» Task to complete
The number of lines holding the string "Ekspert" is all that is wanted; count them in the records below.

Page-level text extractions:
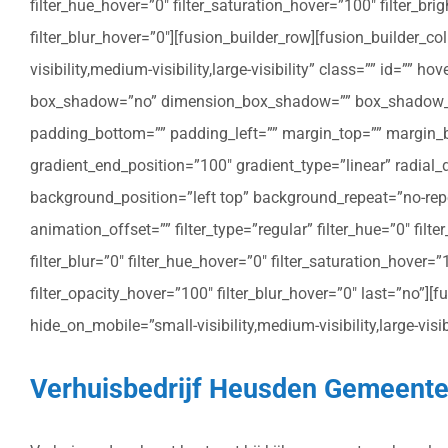
filter_hue_hover=”0″ filter_saturation_hover=”100″ filter_bri
filter_blur_hover=”0″][fusion_builder_row][fusion_builder_c
visibility,medium-visibility,large-visibility” class=”” id=””
box_shadow=”no” dimension_box_shadow=”” box_shadow_bl
padding_bottom=”” padding_left=”” margin_top=”” margin_bo
gradient_end_position=”100″ gradient_type=”linear” radial
background_position=”left top” background_repeat=”no-re
animation_offset=”” filter_type=”regular” filter_hue=”0″ filte
filter_blur=”0″ filter_hue_hover=”0″ filter_saturation_hover=
filter_opacity_hover=”100″ filter_blur_hover=”0″ last=”no”]
hide_on_mobile=”small-visibility,medium-visibility,large-vis
Verhuisbedrijf Heusden Gemeente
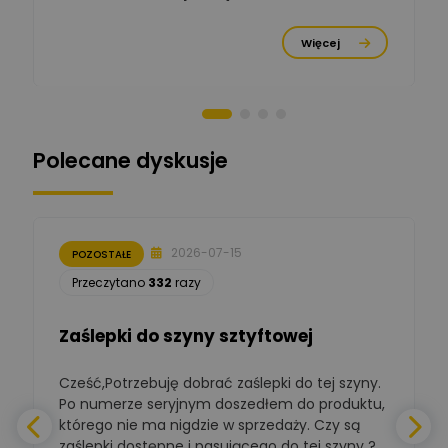
Michał Cichosz
Ekspert Menadżer
Zadaj pytanie
Więcej
Produktu, TIM S.A
Norbert Kiszka
Zadaj pytanie
Ekspert ds. zabezpieczeń
Polecane dyskusje
Moderator
Zbigniew
Zadaj pytanie
Ekspert Początkujący
2026-07-15
POZOSTAŁE
Łukasz Nowak
Przeczytano
332
razy
Ekspert ds. automatyki
Zadaj pytanie
budynkowej
Zaślepki do szyny sztyftowej
Polska Izba
Gospodarcza
Zadaj pytanie
Elektrotechniki
Cześć,Potrzebuję dobrać zaślepki do tej szyny.
W
Ekspert ds. normalizacji
Po numerze seryjnym doszedłem do produktu,
którego nie ma nigdzie w sprzedaży. Czy są
BOWWE
zaślepki dostępne i pasującego do tej szyny ?
a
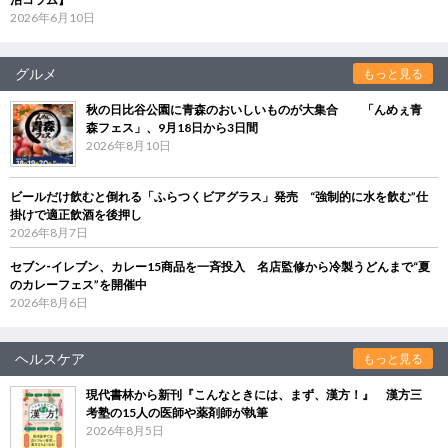
2026年6月10日
グルメ
もっと見る
秋の日比谷公園に青森のおいしいものが大集合 「んめぇ青
森フェス」、9月18日から3日間
2026年8月10日
ビールだけ飲むと倒れる「ふらつくビアグラス」発売 “強制的に水を飲む”仕
掛けで適正飲酒を後押し
2026年8月7日
セブン‐イレブン、カレー15商品を一斉投入 名店監修から冷製うどんまで“夏
のカレーフェス”を開催中
2026年8月6日
ヘルスケア
もっと見る
現代書林から新刊『こんなときには、まず、漢方！』 漢方三
考塾の15人の医師や薬剤師が執筆
2026年8月5日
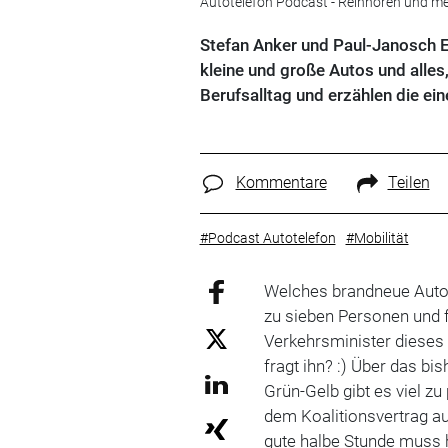
Autotelefon Podcast - Reinhören und me
Stefan Anker und Paul-Janosch E
kleine und große Autos und alles,
Berufsalltag und erzählen die ei
Kommentare
Teilen
#Podcast Autotelefon
#Mobilität
Welches brandneue Auto i
zu sieben Personen und 
Verkehrsminister dieses
fragt ihn? :) Über das bi
Grün-Gelb gibt es viel z
dem Koalitionsvertrag a
gute halbe Stunde muss 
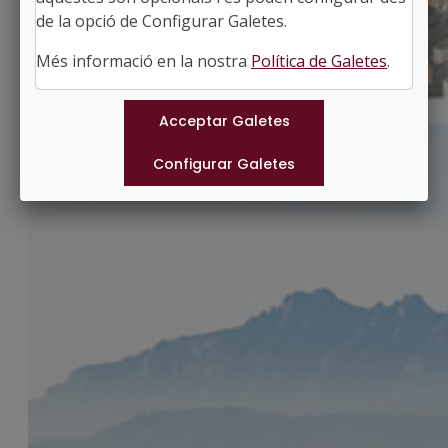
http://www.alfes.cat
de la opció de Configurar Galetes.
#ALFES
Més informació en la nostra
Política de Galetes
.
Municipis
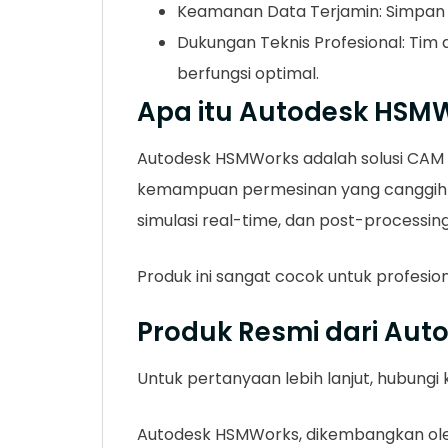
Keamanan Data Terjamin: Simpan d
Dukungan Teknis Profesional: Tim
berfungsi optimal.
Apa itu Autodesk HSM
Autodesk HSMWorks adalah solusi CAM
kemampuan permesinan yang canggih da
simulasi real-time, dan post-process
Produk ini sangat cocok untuk profesio
Produk Resmi dari Aut
Untuk pertanyaan lebih lanjut, hubung
Autodesk HSMWorks, dikembangkan oleh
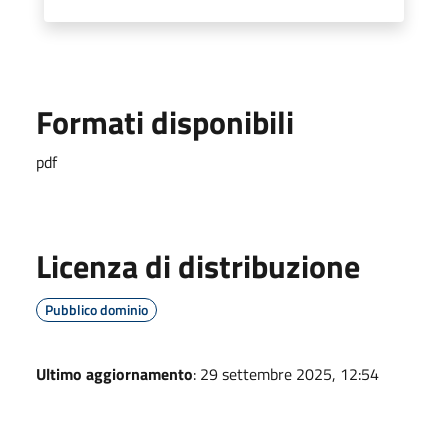
Formati disponibili
pdf
Licenza di distribuzione
Pubblico dominio
Ultimo aggiornamento
: 29 settembre 2025, 12:54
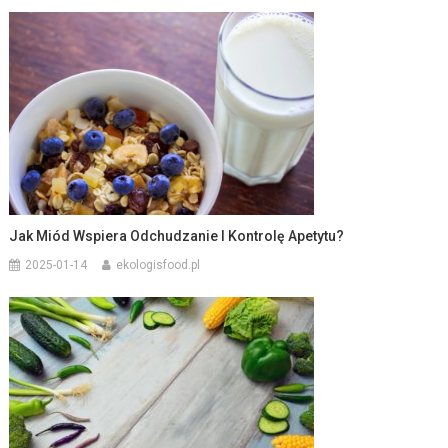
Jak Miód Wspiera Odchudzanie I Kontrolę Apetytu?
2025-01-14
ekologisfood.pl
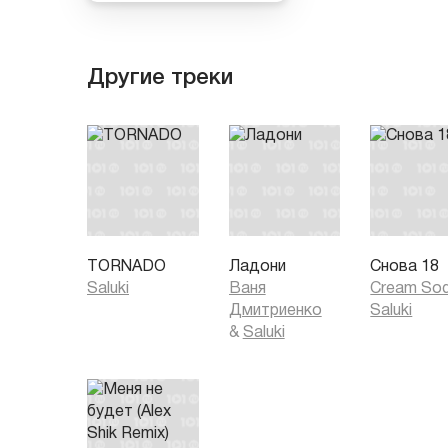
Другие треки
TORNADO
Ладони
Снова 18
Saluki
Ваня
Cream So
Дмитриенко
Saluki
&
Saluki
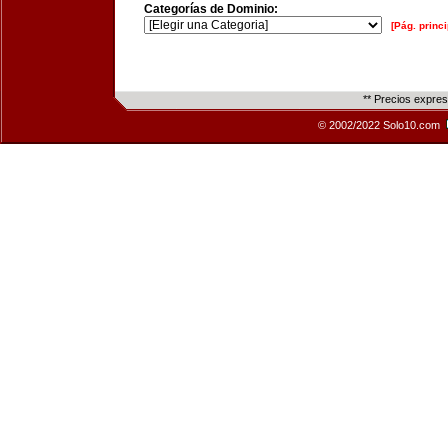
Categorías de Dominio:
[Pág. princi
** Precios expre
© 2002/2022 Solo10.com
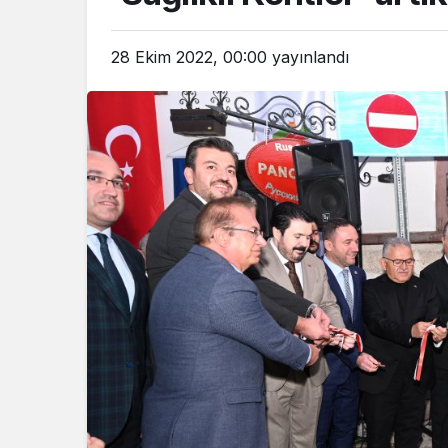
28 Ekim 2022, 00:00
yayınlandı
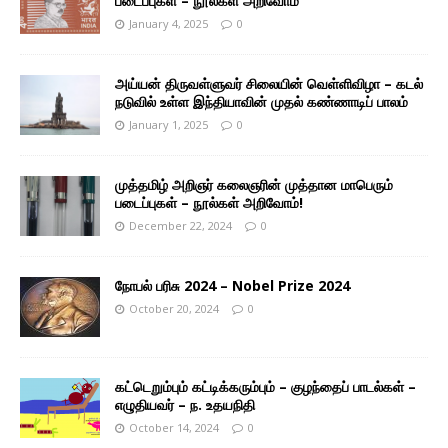
படைப்புகள் – நூல்கள் அறிவோம்
January 4, 2025
0
அய்யன் திருவள்ளுவர் சிலையின் வெள்ளிவிழா – கடல்
நடுவில் உள்ள இந்தியாவின் முதல் கண்ணாடிப் பாலம்
January 1, 2025
0
முத்தமிழ் அறிஞர் கலைஞரின் முத்தான மாபெரும்
படைப்புகள் – நூல்கள் அறிவோம்!
December 22, 2024
0
நோபல் பரிசு 2024 – Nobel Prize 2024
October 20, 2024
0
கட்டெறும்பும் கட்டிக்கரும்பும் – குழந்தைப் பாடல்கள் –
எழுதியவர் – ந. உதயநிதி
October 14, 2024
0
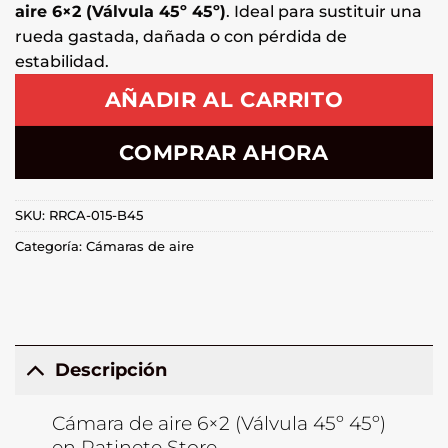
aire 6×2 (Válvula 45º 45º)
. Ideal para sustituir una
rueda gastada, dañada o con pérdida de
estabilidad.
AÑADIR AL CARRITO
COMPRAR AHORA
SKU:
RRCA-015-B45
Categoría:
Cámaras de aire
Descripción
Cámara de aire 6×2 (Válvula 45º 45º)
en Patinete Store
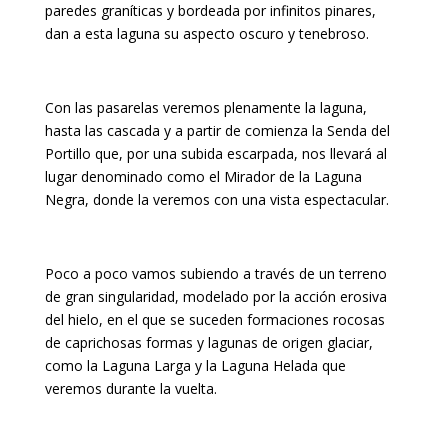
paredes graníticas y bordeada por infinitos pinares,
dan a esta laguna su aspecto oscuro y tenebroso.
Con las pasarelas veremos plenamente la laguna,
hasta las cascada y a partir de comienza la Senda del
Portillo que, por una subida escarpada, nos llevará al
lugar denominado como el Mirador de la Laguna
Negra, donde la veremos con una vista espectacular.
Poco a poco vamos subiendo a través de un terreno
de gran singularidad, modelado por la acción erosiva
del hielo, en el que se suceden formaciones rocosas
de caprichosas formas y lagunas de origen glaciar,
como la Laguna Larga y la Laguna Helada que
veremos durante la vuelta.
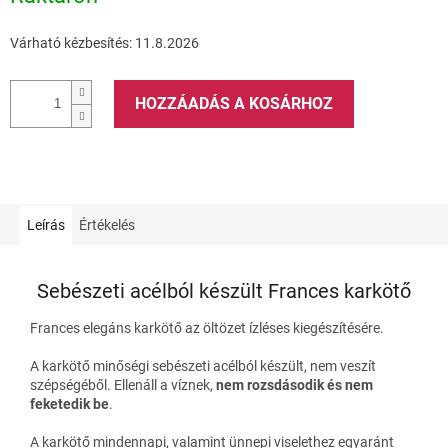
Várható kézbesítés:
11.8.2026
HOZZÁADÁS A KOSÁRHOZ
Leírás
Értékelés
Sebészeti acélból készült Frances karkötő
Frances elegáns karkötő az öltözet ízléses kiegészítésére.
A karkötő minőségi sebészeti acélból készült, nem veszít
szépségéből. Ellenáll a víznek,
nem rozsdásodik és nem
feketedik be
.
A karkötő mindennapi, valamint ünnepi viselethez egyaránt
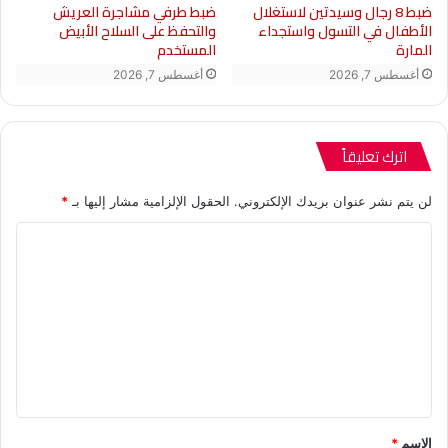
ضبط 8 رجال وسيدتين لاستغلال
ضبط طرفي مشاجرة العريش
}
الأطفال في التسول واستجداء
والتحفظ على السلاح الأبيض
المارة
المستخدم
أغسطس 7, 2026
أغسطس 7, 2026
function
replaceOembedWithHtml(element,
اترك تعليقاً
sourceData) {
لن يتم نشر عنوان بريدك الإلكتروني.
الحقول الإلزامية مشار إليها بـ
*
if (sourceData.source.toLowerCase() ===
ا
“youtube”) {
ل
var html=”
ت
ع
” +
ل
‘
ي
ق
‘ +
الاسم
*
*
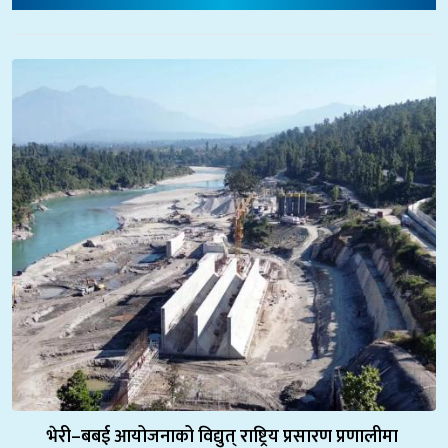
भेरी–बबई आयोजनाको विद्युत् राष्ट्रिय प्रसारण प्रणालीमा 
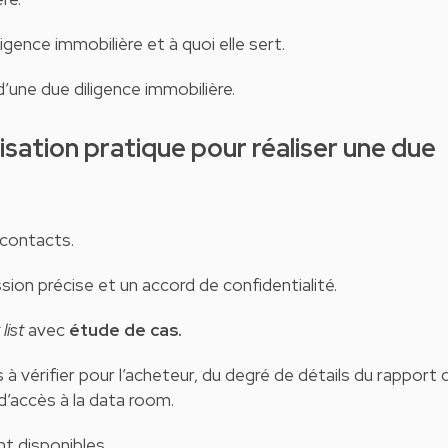
igence immobilière et à quoi elle sert.
’une due diligence immobilière.
 contacts.
sion précise et un accord de confidentialité.
list
avec
étude de cas.
à vérifier pour l’acheteur, du degré de détails du rapport 
d’accès à la data room.
nt disponibles.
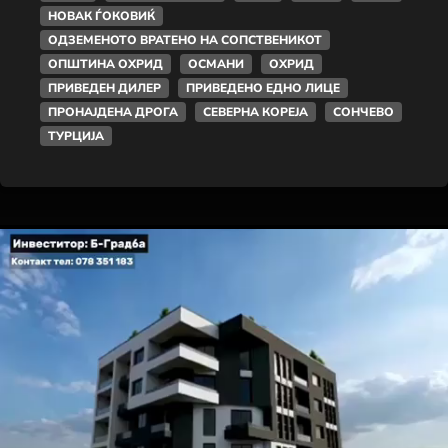
НОВАК ЃОКОВИЌ
ОДЗЕМЕНОТО ВРАТЕНО НА СОПСТВЕНИКОТ
ОПШТИНА ОХРИД
ОСМАНИ
ОХРИД
ПРИВЕДЕН ДИЛЕР
ПРИВЕДЕНО ЕДНО ЛИЦЕ
ПРОНАЈДЕНА ДРОГА
СЕВЕРНА КОРЕЈА
СОНЧЕВО
ТУРЦИЈА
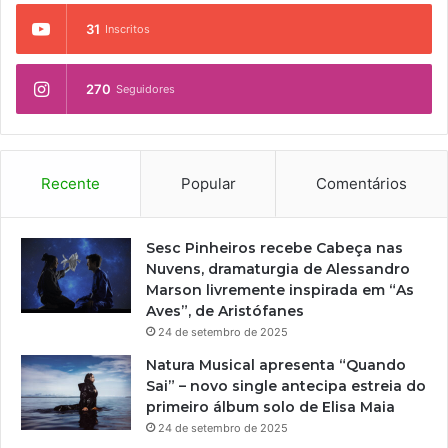
31
Inscritos
270
Seguidores
Recente
Popular
Comentários
Sesc Pinheiros recebe Cabeça nas
Nuvens, dramaturgia de Alessandro
Marson livremente inspirada em “As
Aves”, de Aristófanes
24 de setembro de 2025
Natura Musical apresenta “Quando
Sai” – novo single antecipa estreia do
primeiro álbum solo de Elisa Maia
24 de setembro de 2025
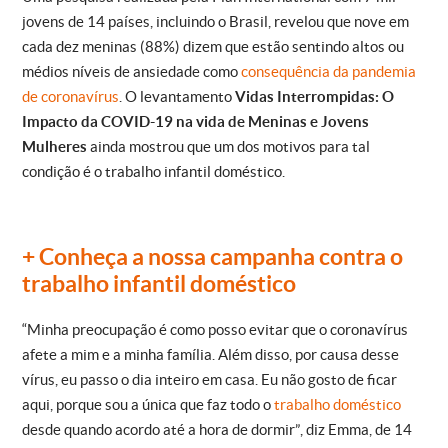
jovens de 14 países, incluindo o Brasil, revelou que nove em
cada dez meninas (88%) dizem que estão sentindo altos ou
médios níveis de ansiedade como
consequência da pandemia
de coronavírus
. O levantamento
Vidas Interrompidas: O
Impacto da COVID-19 na vida de Meninas e Jovens
Mulheres
ainda mostrou que um dos motivos para tal
condição é o trabalho infantil doméstico.
+ Conheça a nossa campanha contra o
trabalho infantil doméstico
“Minha preocupação é como posso evitar que o coronavírus
afete a mim e a minha família. Além disso, por causa desse
vírus, eu passo o dia inteiro em casa. Eu não gosto de ficar
aqui, porque sou a única que faz todo o
trabalho doméstico
desde quando acordo até a hora de dormir”, diz Emma, de 14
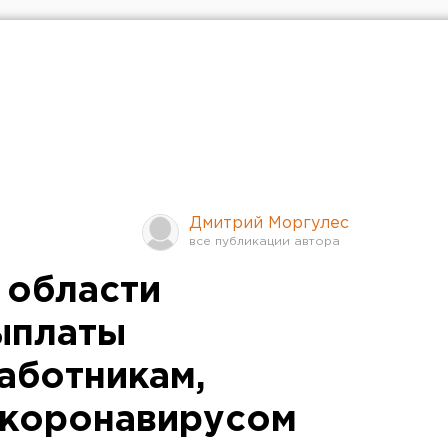
Дмитрий Моргулес
 области
ыплаты
аботникам,
 коронавирусом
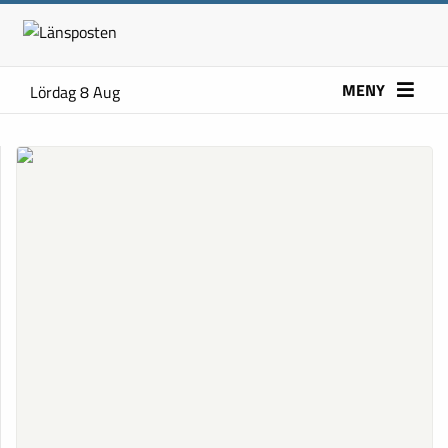
MENY
Lördag 8 Aug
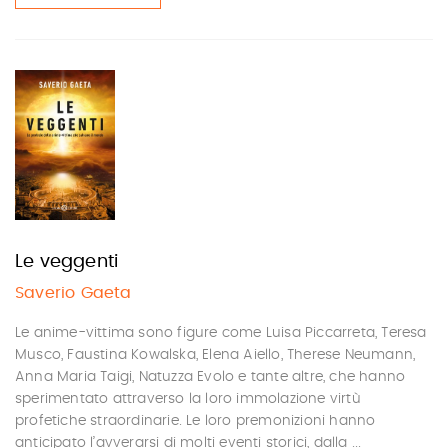
Le veggenti
Saverio Gaeta
Le anime-vittima sono figure come Luisa Piccarreta, Teresa
Musco, Faustina Kowalska, Elena Aiello, Therese Neumann,
Anna Maria Taigi, Natuzza Evolo e tante altre, che hanno
sperimentato attraverso la loro immolazione virtù
profetiche straordinarie. Le loro premonizioni hanno
anticipato l’avverarsi di molti eventi storici, dalla ...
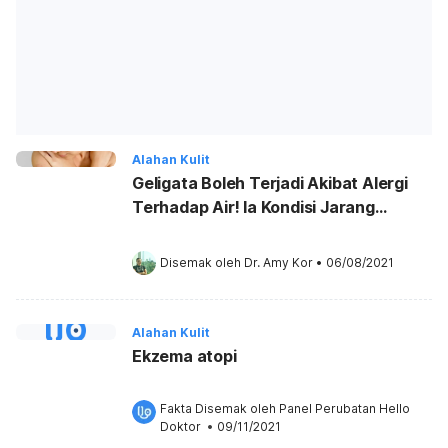
Alahan Kulit
Geligata Boleh Terjadi Akibat Alergi
Terhadap Air! Ia Kondisi Jarang
Berlaku?
Disemak oleh 
Dr. Amy Kor
•
06/08/2021
Alahan Kulit
Ekzema atopi
Fakta Disemak oleh 
Panel Perubatan Hello 
Doktor
 •
09/11/2021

» Answer below
5